## Stored records
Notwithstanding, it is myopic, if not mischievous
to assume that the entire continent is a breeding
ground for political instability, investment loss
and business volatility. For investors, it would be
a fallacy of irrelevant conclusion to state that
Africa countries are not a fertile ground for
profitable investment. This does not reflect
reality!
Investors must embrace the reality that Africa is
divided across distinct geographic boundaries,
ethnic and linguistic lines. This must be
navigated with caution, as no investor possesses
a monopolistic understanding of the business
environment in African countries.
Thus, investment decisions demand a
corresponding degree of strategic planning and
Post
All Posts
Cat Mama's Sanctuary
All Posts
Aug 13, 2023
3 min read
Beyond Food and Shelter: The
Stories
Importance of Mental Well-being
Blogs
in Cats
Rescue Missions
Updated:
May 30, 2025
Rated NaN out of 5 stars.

==

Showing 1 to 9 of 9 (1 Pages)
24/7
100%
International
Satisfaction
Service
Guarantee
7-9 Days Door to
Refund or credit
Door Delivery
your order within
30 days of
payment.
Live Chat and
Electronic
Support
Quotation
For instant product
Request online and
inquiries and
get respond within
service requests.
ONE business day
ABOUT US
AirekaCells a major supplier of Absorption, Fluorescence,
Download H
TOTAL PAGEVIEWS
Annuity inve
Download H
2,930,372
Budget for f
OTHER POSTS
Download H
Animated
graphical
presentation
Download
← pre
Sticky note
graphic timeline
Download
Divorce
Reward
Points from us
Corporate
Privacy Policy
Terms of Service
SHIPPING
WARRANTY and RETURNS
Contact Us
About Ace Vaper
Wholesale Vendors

* * *

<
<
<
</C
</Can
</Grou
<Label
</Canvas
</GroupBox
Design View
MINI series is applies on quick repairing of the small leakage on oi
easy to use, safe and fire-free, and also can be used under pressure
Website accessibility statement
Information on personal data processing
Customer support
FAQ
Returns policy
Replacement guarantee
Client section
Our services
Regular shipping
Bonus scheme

## TASK GOAL
Pull every line containing the word "reality" out of the entries above.

## RESPONSE
reality!
Investors must embrace the reality that Africa is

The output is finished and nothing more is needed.